Por su fidelidad a ese lugar, los de Alhama le han hecho hijo adoptivo; y aunque nació en Barcelona (su nieto querría también que fuera del Barça), Aranjuez, Santander, Tánger y Madrid son sus sitios, allí por donde anduvo en momentos decisivos de su vida. A los 15 años empezó a escribir, en la plazuela de San Antonio, en Aranjuez; a los 18 estaba en Santander, donde le encontró la Guerra Civil, dándole los mandobles que dejó a su generación tan herida... En Santander tuvo su primer destino como funcionario de Hacienda; su ilusión, entonces, era tener un piano, aprender a tocarlo, pero la contienda civil le dejó sin piano; ahora lo tiene, pero no lo toca. "Dios", dice, "da pañuelos a quien no tiene narices". Ese piano le llegó un día envuelto como un regalo de su amiga Carmen Balcells, su agente, que lo mandó montar en su casa de Madrid, con un búcaro blanco que contenía una rosa...
No es su única relación con la música. Hace algunos años, cuando aún era tertuliano del Hoy por hoy de Iñaki Gabilondo, ganó un concurso de destrezas musicales silbando una melodía cuya letra alternaba el italiano con el español: "Sono il barbieri / sono il barbieri de la cittá / y a quien afeito y a quien afeito/ no vuelve más...".

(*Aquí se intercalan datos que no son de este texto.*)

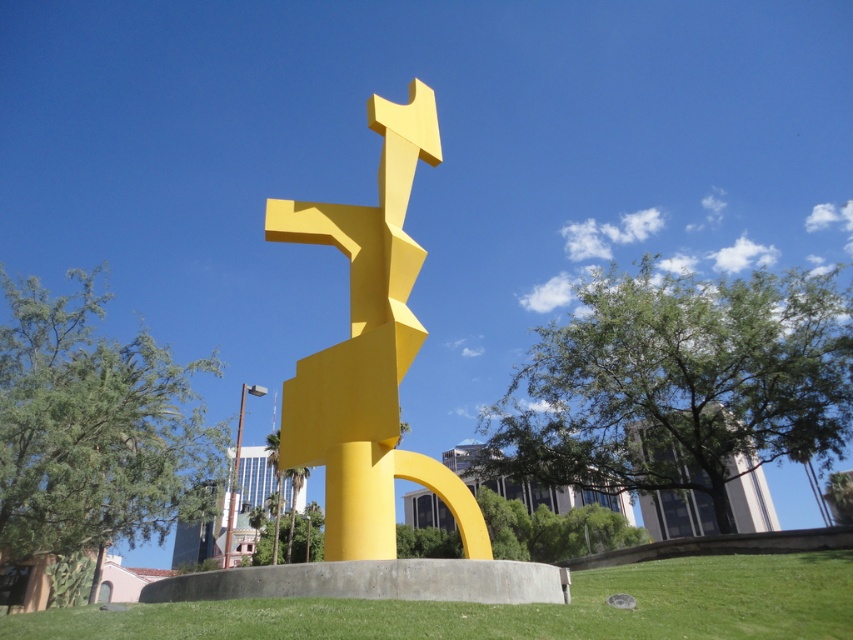 You are planning to place a new bench in the park. The bench requires a space wider than the matte yellow sculpture at center. Based on the scene, is the green grass at center area wide enough for the bench?

The matte yellow sculpture at center has a width less than the green grass at center, so the green grass at center area is wide enough for the bench since it is wider than the sculpture.

You are a photographer planning to take a closeup shot of the matte yellow sculpture at center. Since the green grass at center is in the foreground, will you need to adjust your camera focus to ensure the sculpture is in focus?

The matte yellow sculpture at center is larger than the green grass at center, so it will likely occupy more of the frame. However, since the grass is closer to the camera, you may need to adjust focus to ensure the sculpture remains sharp.

You are a photographer planning to capture the matte yellow sculpture at center and the green grass at center in a single shot. Based on their positions, which object is located to the right side of the other?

En 1995 tuvo su crisis de salud más grave, y le salvó en Nueva York el cardiólogo Valentín Fuster. Cuando salió del quirófano y del miedo, escribió un libro contándolo (Fronteras, 1995), y mientras lo hacía paseaba, siempre con los jerséis del mismo corte, por la ruta que le marcaba el itinerario que seguía Woody Allen hasta su peluquero, que compartían. Ahora está bien de salud; se levanta algo más tarde, a las seis de la madrugada, y sigue escribiendo sobre una tabla que se inventó para usar en la cama y que él llamó siempre la tabla del náufrago.